I'm trying to create a new bucket policy in the Amazon S3 console and get the error
Invalid principal in policy - "AWS" : "my_username"
The username I'm using in principal is my default bucket grantee.
My policy
{
"Id": "Policy14343243265",
"Statement": [
{
"Sid": "SSdgfgf432432432435",
"Action": [
"s3:DeleteObject",
"s3:DeleteObjectVersion",
"s3:GetObject",
"s3:GetObjectVersion",
"s3:GetObjectVersionAcl",
"s3:PutObject",
"s3:PutObjectAcl",
"s3:PutObjectVersionAcl"
],
"Effect": "Allow",
"Resource": "arn:aws:s3:::my_bucket/*",
"Principal": {
"AWS": [
"my_username"
]
}
}
]
}
I don;t understand why I'm getting the error. What am I doing wrong?
The Principal element specifies the user, account, service, or other entity that is allowed or denied access to a resource.
Principal. A principal is a person or application that can make a request for an action or operation on an AWS resource. The principal is authenticated as the AWS account root user or an IAM entity to make requests to AWS. As a best practice, do not use your root user credentials for your daily work.
If you're getting Access Denied errors on public read requests that are allowed, check the bucket's Amazon S3 Block Public Access settings. Review the S3 Block Public Access settings at both the account and bucket level. These settings can override permissions that allow public read access.

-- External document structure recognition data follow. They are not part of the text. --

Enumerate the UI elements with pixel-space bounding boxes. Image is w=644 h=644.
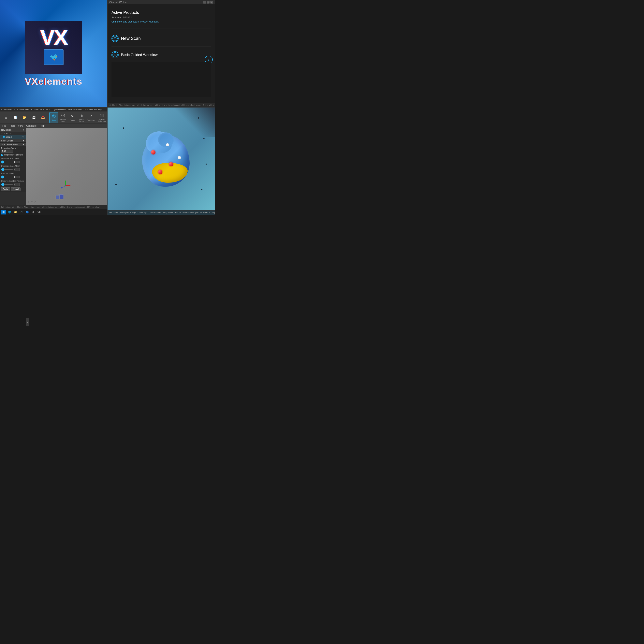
navigation-title: Navigation bbox=[1, 129, 11, 131]
reset-scan-label: Reset Scan bbox=[87, 119, 95, 121]
fill-positioning-row: Fill positioning targets bbox=[1, 154, 25, 156]
vxscan-nav-expand[interactable]: ▼ bbox=[9, 132, 11, 135]
vxscan-viewport: X Y Z bbox=[26, 128, 107, 205]
viewport-background bbox=[26, 128, 107, 205]
svg-point-1 bbox=[114, 37, 116, 39]
resolution-input[interactable] bbox=[1, 150, 13, 153]
scan1-nav-item[interactable]: Scan 1 👁 bbox=[0, 135, 26, 139]
menu-file[interactable]: File bbox=[1, 124, 8, 128]
toolbar-group-scan: Scan Resume scan 👁 Preview bbox=[49, 111, 96, 124]
scan1-eye-icon[interactable]: 👁 bbox=[22, 136, 24, 138]
fill-positioning-label: Fill positioning targets bbox=[4, 154, 23, 156]
preview-icon: 👁 bbox=[70, 114, 75, 119]
minimize-button[interactable]: ─ bbox=[203, 1, 206, 4]
scan-details-header[interactable]: Scan Details ▼ bbox=[0, 139, 26, 143]
home-button[interactable]: ⌂ bbox=[1, 112, 10, 123]
fill-positioning-checkbox[interactable] bbox=[1, 154, 3, 156]
vxmodel-status-bar: ste | Left + Right buttons: spin | Middl… bbox=[108, 103, 215, 107]
vxscan-titlebar: VXelements - 3D Software Platform - GoSC… bbox=[0, 108, 107, 111]
scan-details-expand[interactable]: ▼ bbox=[22, 139, 25, 142]
export-button[interactable]: 📤 bbox=[38, 112, 48, 123]
taskbar-app1[interactable]: 🔵 bbox=[24, 210, 30, 214]
optimize-slider[interactable] bbox=[1, 162, 13, 162]
decimate-spin[interactable] bbox=[14, 168, 20, 171]
vxscan-nav-item[interactable]: VXscan ▼ bbox=[0, 132, 26, 135]
nav-expand-icon[interactable]: ▼ bbox=[23, 129, 25, 131]
save-file-button[interactable]: 💾 bbox=[29, 112, 38, 123]
scan3d-status-bar: Left button: rotate | Left + Right butto… bbox=[108, 210, 215, 215]
taskbar-explorer[interactable]: 📁 bbox=[13, 210, 18, 214]
scan-params-expand[interactable]: ▲ bbox=[22, 143, 25, 146]
fill-holes-slider[interactable] bbox=[1, 177, 13, 177]
svg-point-0 bbox=[113, 36, 117, 41]
reset-scan-button[interactable]: ↺ Reset Scan bbox=[86, 112, 95, 123]
splash-content: VX 🐦 VXelements bbox=[25, 21, 82, 87]
scan1-dot bbox=[3, 136, 5, 138]
scan3d-panel: Left button: rotate | Left + Right butto… bbox=[107, 107, 215, 215]
apply-button[interactable]: Apply bbox=[1, 187, 10, 191]
xyz-label: X Y Z bbox=[28, 201, 36, 203]
new-file-button[interactable]: 📄 bbox=[11, 112, 20, 123]
new-scan-row[interactable]: New Scan bbox=[111, 33, 211, 44]
scan-button[interactable]: Scan bbox=[49, 112, 58, 123]
svg-point-2 bbox=[113, 52, 117, 57]
remove-patches-slider[interactable] bbox=[1, 184, 13, 185]
ie-icon: 🌐 bbox=[8, 211, 11, 214]
vx-bird-box: 🐦 bbox=[44, 49, 64, 65]
cancel-button[interactable]: Cancel bbox=[11, 187, 21, 191]
menu-help[interactable]: Help bbox=[38, 124, 46, 128]
close-button[interactable]: ✕ bbox=[210, 1, 213, 4]
svg-line-12 bbox=[62, 185, 66, 188]
media-icon: 🎵 bbox=[20, 211, 23, 214]
optimize-mesh-label: Optimize Scan Mesh bbox=[1, 157, 25, 160]
workflow-row[interactable]: Basic Guided Workflow bbox=[111, 50, 211, 60]
vxmodel-body: Active Products Scanner : 570322 Change … bbox=[108, 4, 215, 103]
maximize-button[interactable]: □ bbox=[207, 1, 210, 4]
titlebar-controls: ─ □ ✕ bbox=[203, 1, 213, 4]
svg-point-7 bbox=[63, 115, 64, 116]
vx-logo-box: VX 🐦 bbox=[25, 21, 82, 74]
fill-holes-label: Auto. fill Holes bbox=[1, 172, 25, 175]
taskbar-start-button[interactable]: ⊞ bbox=[1, 210, 6, 214]
svg-marker-9 bbox=[69, 185, 70, 186]
open-file-icon: 📂 bbox=[22, 115, 27, 120]
taskbar-ie[interactable]: 🌐 bbox=[7, 210, 12, 214]
workflow-svg-icon bbox=[112, 52, 118, 58]
splash-panel: VX 🐦 VXelements bbox=[0, 0, 107, 107]
remove-patches-spin[interactable] bbox=[14, 183, 20, 186]
new-scan-svg-icon bbox=[112, 36, 118, 41]
vxscan-panel: VXelements - 3D Software Platform - GoSC… bbox=[0, 107, 107, 215]
remove-bg-button[interactable]: ⬛ Remove Background bbox=[97, 112, 106, 123]
menu-configure[interactable]: Configure bbox=[25, 124, 38, 128]
scan-details-title: Scan Details bbox=[1, 139, 13, 142]
decimate-slider[interactable] bbox=[1, 169, 13, 170]
white-spot-2 bbox=[178, 156, 181, 159]
vxmodel-titlebar: VXmodel 335 days ─ □ ✕ bbox=[108, 0, 215, 4]
decimate-mesh-label: Decimate Scan Mesh bbox=[1, 165, 25, 167]
taskbar-app2[interactable]: ⚙ bbox=[30, 210, 36, 214]
change-products-link[interactable]: Change or add products in Product Manage… bbox=[111, 20, 159, 23]
vxmodel-viewport bbox=[111, 62, 211, 97]
vxscan-content: Navigation ▼ VXscan ▼ Scan 1 👁 Scan Deta… bbox=[0, 128, 107, 205]
menu-view[interactable]: View bbox=[16, 124, 25, 128]
fill-holes-spin[interactable] bbox=[14, 176, 20, 178]
scan-params-header[interactable]: Scan Parameters ▲ bbox=[0, 143, 26, 146]
new-file-icon: 📄 bbox=[13, 115, 18, 120]
optimize-slider-row bbox=[1, 161, 25, 163]
vxscan-status-bar: Left button: rotate | Left + Right butto… bbox=[0, 205, 107, 209]
optimize-spin[interactable] bbox=[14, 161, 20, 163]
params-buttons: Apply Cancel bbox=[0, 187, 26, 192]
preview-button[interactable]: 👁 Preview bbox=[68, 112, 77, 123]
open-file-button[interactable]: 📂 bbox=[20, 112, 29, 123]
taskbar-media[interactable]: 🎵 bbox=[19, 210, 24, 214]
resume-scan-button[interactable]: Resume scan bbox=[59, 112, 68, 123]
vxscan-title: VXelements - 3D Software Platform - GoSC… bbox=[1, 109, 106, 111]
preview-label: Preview bbox=[70, 119, 75, 121]
new-scan-icon bbox=[111, 35, 119, 42]
taskbar-vxelements[interactable]: VX bbox=[36, 210, 42, 214]
vxscan-sidebar: Navigation ▼ VXscan ▼ Scan 1 👁 Scan Deta… bbox=[0, 128, 26, 205]
vxscan-nav-label: VXscan bbox=[1, 132, 8, 135]
delete-frames-button[interactable]: 🗑 Delete frames bbox=[77, 112, 86, 123]
menu-tools[interactable]: Tools bbox=[8, 124, 16, 128]
resolution-label: Resolution (mm) bbox=[1, 147, 25, 149]
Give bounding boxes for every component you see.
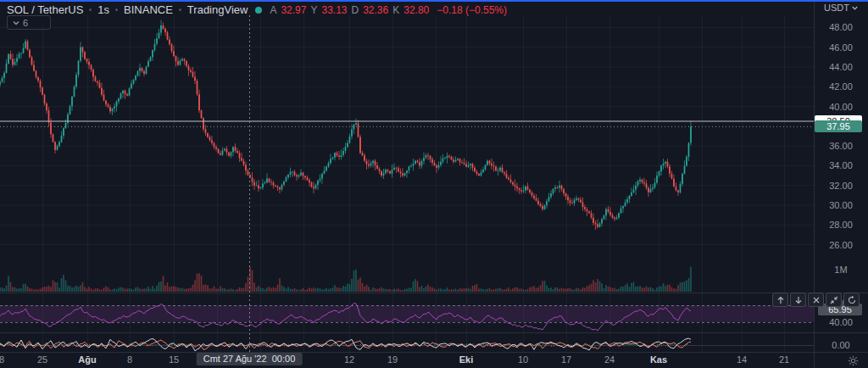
candle-body [468, 165, 470, 167]
volume-bar [44, 287, 46, 292]
oscillator-histogram-bar [360, 343, 361, 345]
volume-bar [14, 287, 16, 292]
currency-dropdown[interactable]: USDT [814, 3, 868, 13]
delete-pane-button[interactable] [808, 293, 824, 307]
volume-bar [205, 284, 207, 292]
candle-body [184, 59, 186, 61]
candle-body [470, 164, 471, 165]
volume-bar [453, 289, 454, 292]
candle-body [493, 165, 495, 166]
candle-body [510, 180, 512, 182]
move-pane-down-button[interactable] [790, 293, 806, 307]
volume-bar [20, 288, 22, 292]
oscillator-histogram-bar [465, 344, 465, 345]
oscillator-histogram-bar [165, 345, 166, 346]
settings-gear-icon[interactable] [848, 354, 859, 368]
volume-bar [342, 286, 344, 292]
candle-body [258, 186, 259, 189]
volume-bar [108, 287, 109, 292]
oscillator-histogram-bar [176, 344, 177, 345]
maximize-pane-button[interactable] [826, 293, 842, 307]
time-axis[interactable]: Cmt 27 Ağu '22 00:00 825Ağu8151219Eki101… [0, 352, 868, 368]
candle-body [46, 103, 47, 110]
volume-bar [427, 285, 429, 292]
candle-body [236, 151, 238, 153]
candle-body [215, 147, 217, 148]
volume-bar [50, 287, 52, 292]
volume-bar [224, 288, 225, 292]
volume-bar [404, 289, 406, 292]
oscillator-histogram-bar [542, 344, 543, 345]
candle-body [279, 187, 281, 189]
volume-bar [482, 289, 484, 292]
candle-body [570, 200, 571, 203]
indicators-collapse-button[interactable]: 6 [7, 15, 51, 30]
volume-bar [266, 287, 268, 292]
candle-body [75, 75, 77, 86]
oscillator-histogram-bar [554, 345, 554, 347]
restore-pane-button[interactable] [843, 293, 860, 307]
volume-bar [536, 288, 537, 292]
candle-body [36, 71, 37, 78]
volume-bar [508, 287, 509, 292]
candle-body [415, 161, 416, 164]
volume-bar [548, 288, 550, 292]
oscillator-histogram-bar [119, 345, 120, 346]
interval-label[interactable]: 1s [97, 3, 109, 16]
symbol-name[interactable]: SOL / TetherUS [7, 3, 83, 16]
candle-body [180, 60, 181, 64]
chart-canvas[interactable] [0, 0, 868, 368]
candle-body [533, 196, 535, 198]
candle-body [324, 170, 326, 174]
candle-body [671, 174, 673, 179]
market-status-icon[interactable] [255, 7, 262, 14]
volume-bar [663, 283, 665, 292]
volume-bar [169, 287, 170, 292]
price-tick-label: 28.00 [814, 220, 868, 230]
move-pane-up-button[interactable] [772, 293, 788, 307]
candle-body [540, 204, 542, 206]
volume-bar [410, 288, 412, 292]
volume-bar [448, 290, 450, 292]
candle-body [283, 181, 285, 185]
volume-bar [74, 287, 75, 292]
candle-body [313, 187, 314, 188]
candle-body [616, 218, 618, 220]
volume-bar [359, 277, 361, 292]
legend-separator [179, 8, 181, 11]
volume-bar [531, 287, 533, 292]
volume-bar [495, 289, 497, 292]
time-tick-label: 8 [115, 354, 144, 365]
candle-body [504, 172, 505, 174]
candle-body [311, 182, 313, 187]
volume-bar [601, 283, 603, 292]
oscillator-histogram-bar [589, 345, 590, 346]
exchange-label[interactable]: BINANCE [124, 3, 173, 16]
volume-bar [3, 288, 5, 292]
candle-body [455, 160, 457, 162]
volume-bar [326, 288, 327, 292]
price-tick-label: 32.00 [814, 181, 868, 191]
candle-body [334, 153, 336, 157]
volume-bar [578, 288, 580, 292]
volume-bar [519, 289, 520, 292]
candle-body [143, 71, 145, 74]
candle-body [457, 159, 459, 159]
volume-bar [207, 285, 209, 292]
volume-bar [97, 288, 98, 292]
last-price-label: 37.95 [815, 120, 862, 132]
volume-bar [565, 289, 567, 292]
candle-body [464, 163, 465, 164]
candle-body [459, 159, 461, 162]
volume-bar [409, 287, 410, 292]
candle-body [351, 129, 353, 136]
candle-body [103, 95, 105, 101]
volume-bar [163, 276, 164, 292]
candle-body [135, 75, 136, 80]
crosshair-date-tooltip: Cmt 27 Ağu '22 00:00 [197, 353, 303, 365]
candle-body [537, 201, 539, 204]
candle-body [529, 190, 531, 192]
legend-separator [89, 8, 92, 11]
volume-bar [574, 289, 576, 292]
candle-body [245, 164, 247, 170]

As the error message says, your principal is incorrect. Check the S3 documentation on specifying Principals for how to fix it. As seen in the example policies, it needs to be something like arn:aws:iam::111122223333:root
.
I was also getting the same error in the S3 Bucket policy generator. It turned out that one of the existing policies had a principal that had been deleted. The problem was not with the policy that was being added.
In this instance, to spot the policy that is bad you can look for a principal that does not have an account or a role in the ARN.
So, instead of looking like this:
"Principal": {
"AWS": "arn:aws:iam::123456789101:role/MyCoolRole"
}
It will look something like this:
"Principal": {
"AWS": "ABCDEFGHIJKLMNOP"
}
So instead of a proper ARN it will be an alphanumeric key like ABCDEFGHIJKLMNOP. In this case you will want to identify why the bad principal was there and most likely modify or delete it. Hopefully this will help someone as it was hard to track down for me and I didn't find any documentation to indicate this.
Better solution:
Instead of saying "This bucket is allowed to be touched by this user", you can define "These are the people that can touch this".
It sounds silly right now, but wait till you add 42 more buckets and 60 users to the mix. Having a central spot to manage all resource access will save the day.
The value for Principal should be user arn which you can find in Summary section by clicking on your username in IAM. It is because so that specific user can bind with the S3 Bucket Policy In my case, it is arn:aws:iam::332490955950:user/sample ==> sample is the username
I was getting the same error message when I tried creating the bucket, bucket policy and principal (IAM user) inside the same CloudFormation stack. Although I could see that CF completed the IAM user creation before even starting the bucket policy creation, the stack deployment failed. Adding a DependsOn: MyIamUser
to the BucketPolicy resource fixed it for me.